Hi. Let me introduce myself. My name is Laura MacKenzie. I am 45 years old. I live in the West of Scotland with my husband, Iain. I am a Global Service Delivery Manager in the IT Industry.
In 2017, I was diagnosed with stage 4 bladder cancer. While the diagnosis of cancer itself was a complete shock, I had suffered for UTIs for many years.
From the first symptoms in the August of that year through diagnosis in September, hospitalisation in October to stabilise my kidneys and vitals and surgery in November, it often feels like a bit of a blur.
So much happened in such a short period of time. Prior to my surgery, I had not real time to process any feelings or emotions.
Following my symptoms, all the tests, scans, investigations, and Multi-Disciplinary Meetings (MDT) started to take place. One result after another, the MDT met again and again to decide the best course of action.
In the end, it was decided due to how advanced and invasive the tumour was, the only option was very radical surgery. In fact, in Scotland, at the time of my surgery, there were only 3 consultants who had the relevant skills and experience to carry out the surgery.
Going into surgery
The surgery I had is a total pelvic exenteration. It can only be done in a very small selection of cases. It is usually used for recurrent ovarian cancer. In fact, to this this day, I have yet to meet anyone who had the surgery for bladder cancer. The surgery involves removing the bladder, part of the bowel, reproductive and pelvic organs. I also had 40 lymph nodes removed. The surgery has left me with two permanent stoma bags, a colostomy and a urostomy.

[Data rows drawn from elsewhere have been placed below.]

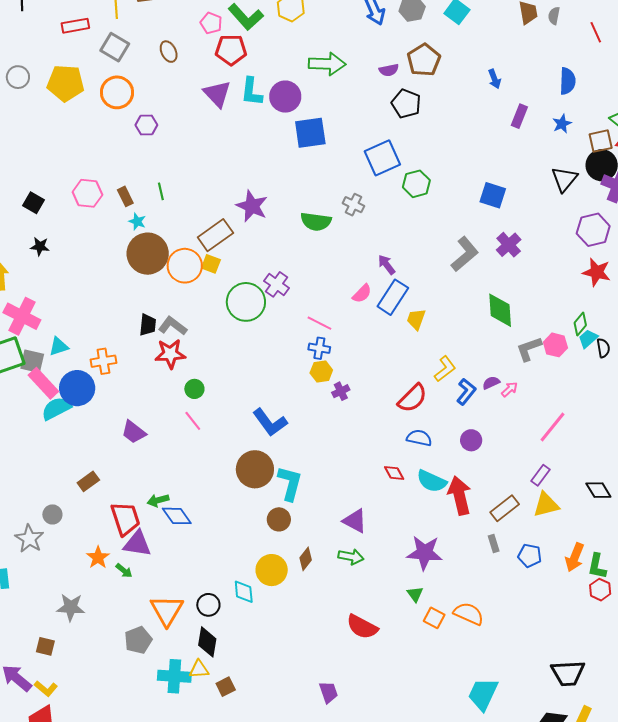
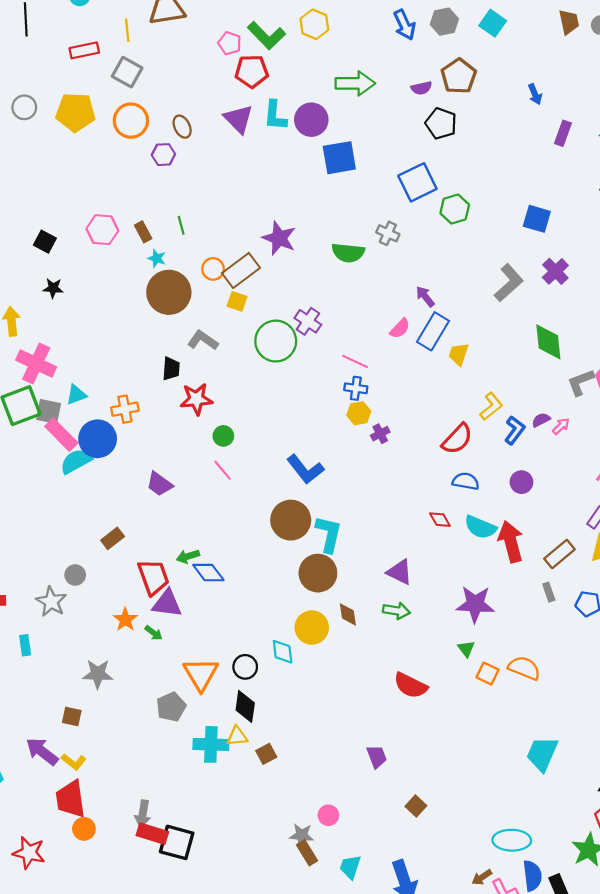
brown ellipse: (169, 52) -> (182, 127), moved
orange circle: (185, 266) -> (213, 269), moved, size x0.6
gray L-shape: (173, 326) -> (203, 340), moved
brown circle: (279, 519) -> (318, 573), size x1.5
brown diamond: (306, 559) -> (348, 614), turned -45

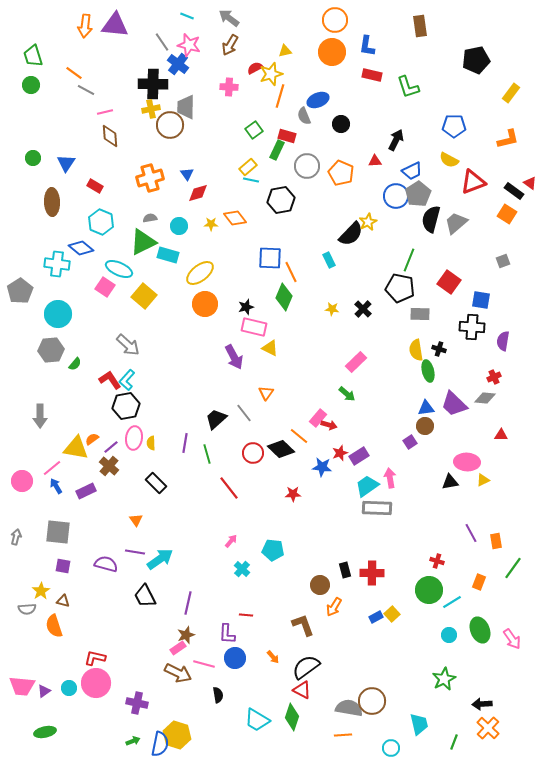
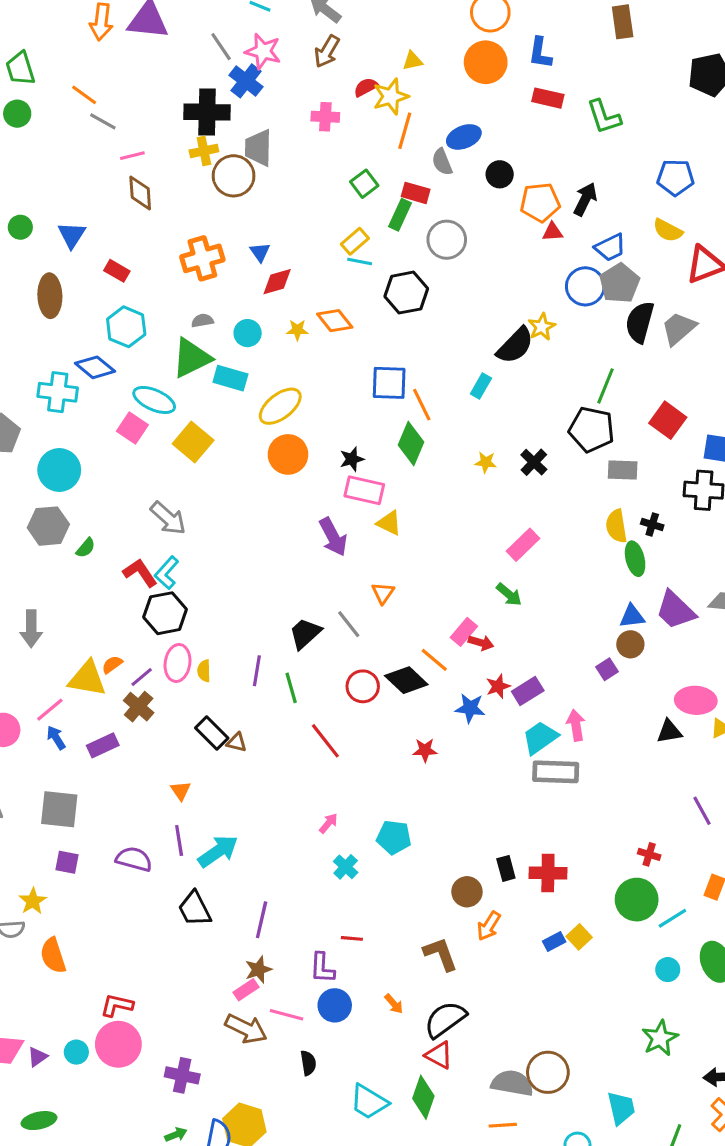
orange pentagon: (341, 173) -> (540, 202), moved, turned -30
cyan rectangle: (329, 260) -> (481, 386), turned 56
purple line: (135, 552) -> (179, 840), turned 72
brown triangle: (63, 601) -> (237, 742), moved

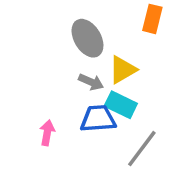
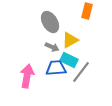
pink arrow: (47, 133) -> (27, 76), size x1.6
gray line: (142, 149) -> (81, 72), moved

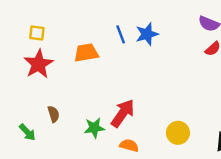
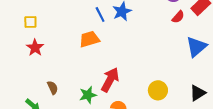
orange trapezoid: (86, 53) -> (89, 39), moved
red star: (39, 64) -> (35, 48), size x0.7

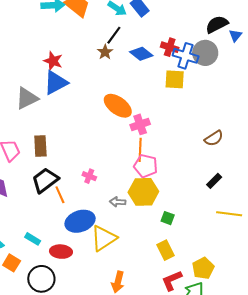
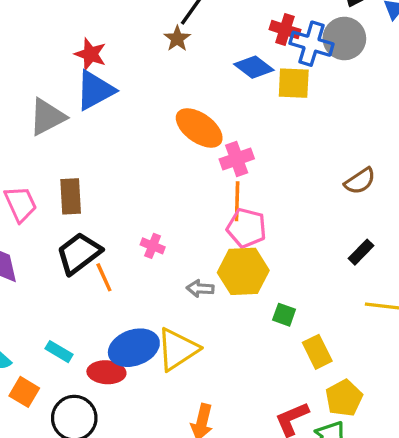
blue diamond: (141, 54) -> (254, 67), moved
blue ellipse: (80, 221) -> (134, 348), moved
yellow rectangle: (166, 250) -> (317, 352), moved

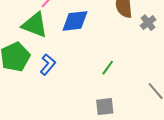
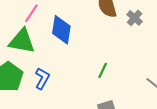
blue diamond: (75, 21) -> (61, 30), turned -64

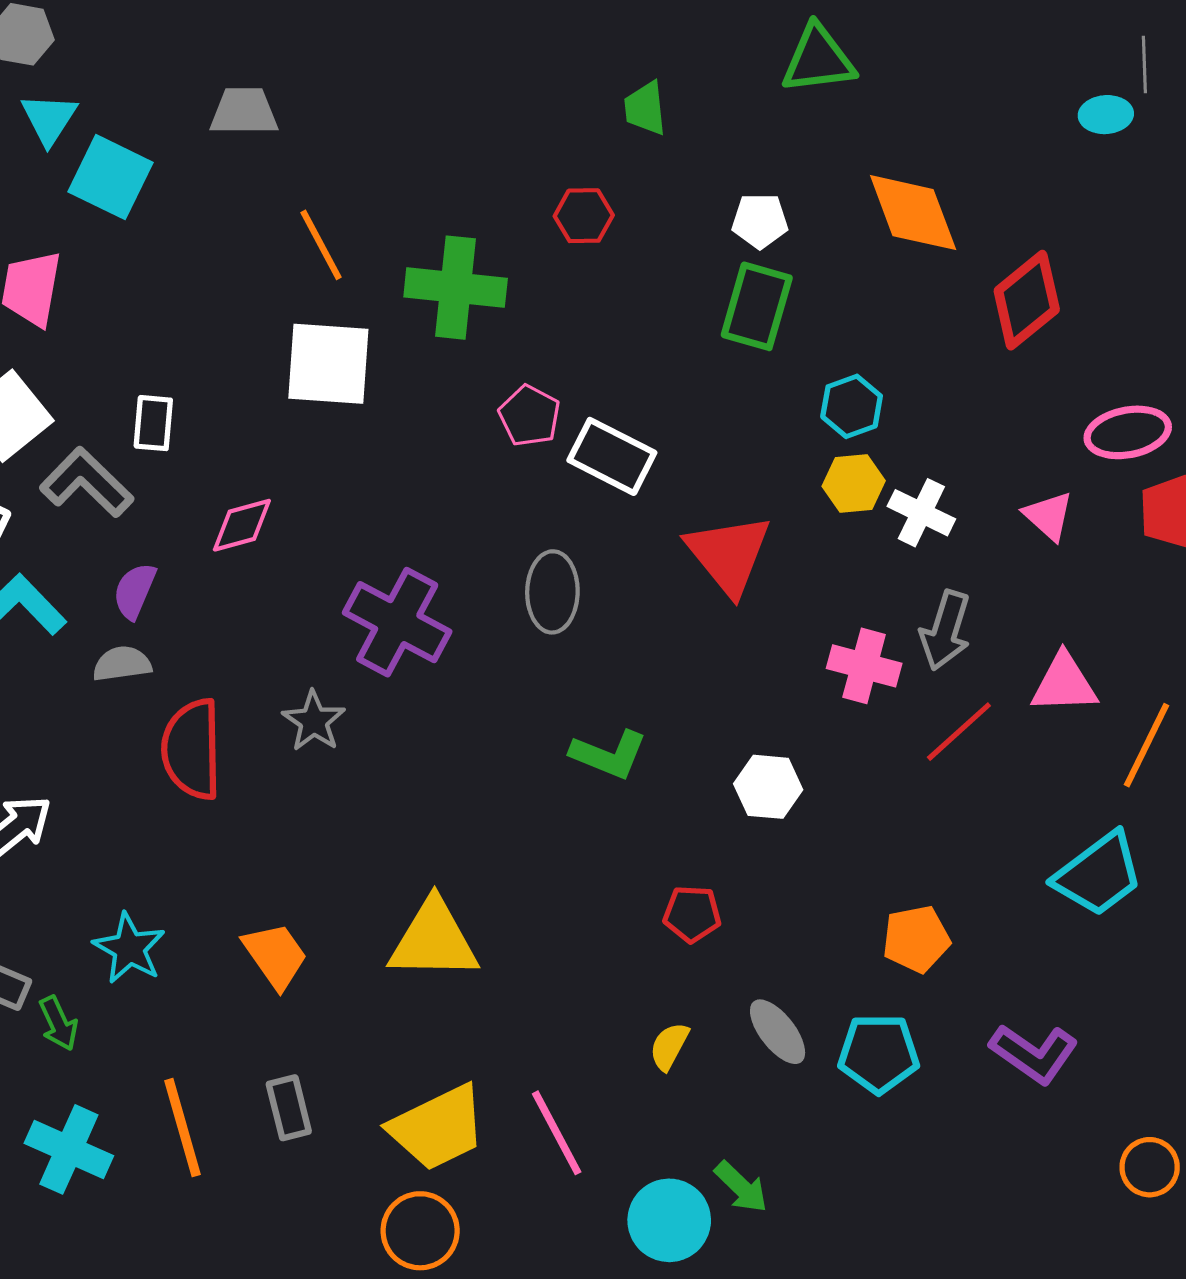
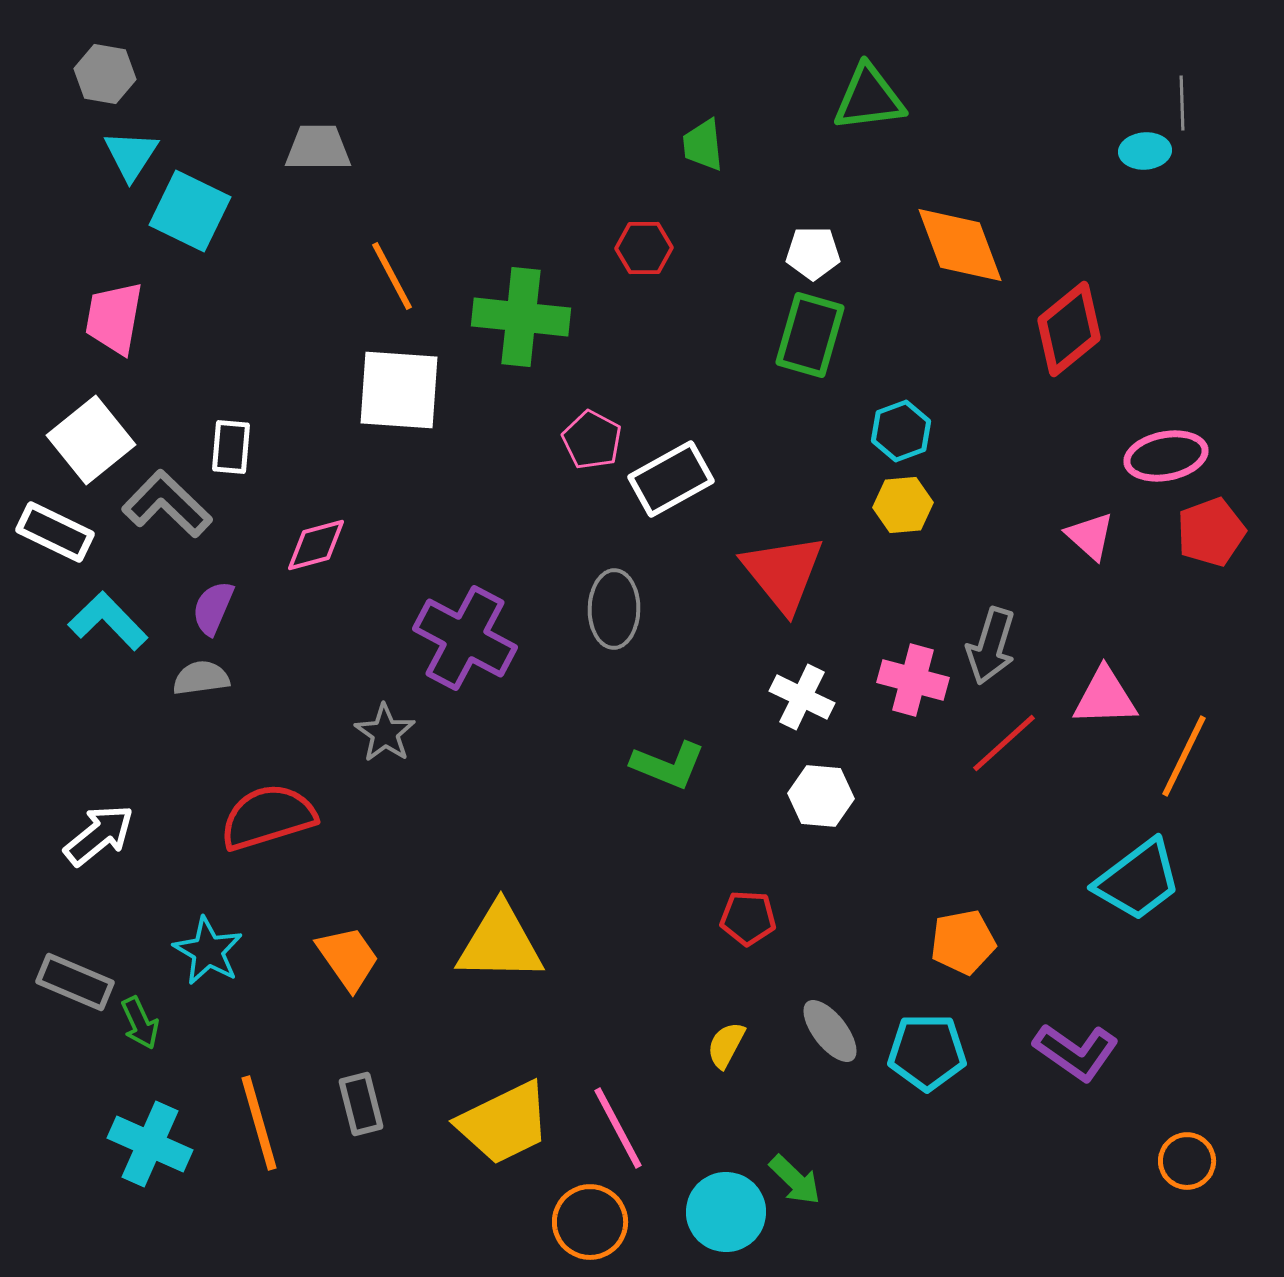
white rectangle: (612, 456) -> (671, 479), turned -56
white cross: (921, 513) -> (802, 697), moved
red semicircle: (192, 749) -> (268, 817), moved, turned 74
orange circle: (420, 1231) -> (590, 1222), moved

29 Days after surgery, I was given the “all clear”. Much to even my consultant’s surprise,
Not only is the surgery high-risk but the chance of post operative complications are also high. On the flip side, it is done with the intention of curing and not just treating the cancer.
Four and half years on, I am still, as at my last scan in December 2021, cancer free. I always say I am only as good as my last scan. December 2022 will be the 5-year scan and my final scan.
After surgery, the physical recovery was tough, but the emotional recovery was even tougher. All the things I hadn’t had time to process before my surgery, came to the fore and I was forced to deal with them.
Adjusting to life with 2 stomas
As the weeks turned to months, I grew stronger and stronger and began to acknowledge, process and deal with the massive life changing journey I had embarked on.
I adjusted well to live with two stoma bags, and I know they saved my life. That’s not to say there aren’t difficult days because for sure they are. On these days I am less accepting of them. I have realised this is perfectly natural. After all, every time I go the bathroom, right there is the reminder of my cancer journey.
A year or so post-surgery, I started to feel strong enough to tell people beyond my close circle about my journey. I raised almost £2000 with a fundraiser for a stoma support charity.
I then wanted to do more. I wanted to raise awareness of my life with stomas. I felt there was a general lack of awareness in the wider community.
I started a Facebook page and started to share my experiences, good and bad with others.
I now am an advocate for a bladder cancer charity and involved in awareness campaigns. I also write articles and blog to increase stoma awareness. I also continue to post on my personal page.
I have done some initial social media pieces with Respond and look forward to becoming a regular blogger here with Pelican.
My final word would be to any new ostomates out there. What ever circumstances brought you to where you are now, there is still a life out there to be lived. It takes time to recover physically and emotionally and while you do, there is a whole online ostomy world here to support you and beyond that, the world is your oyster!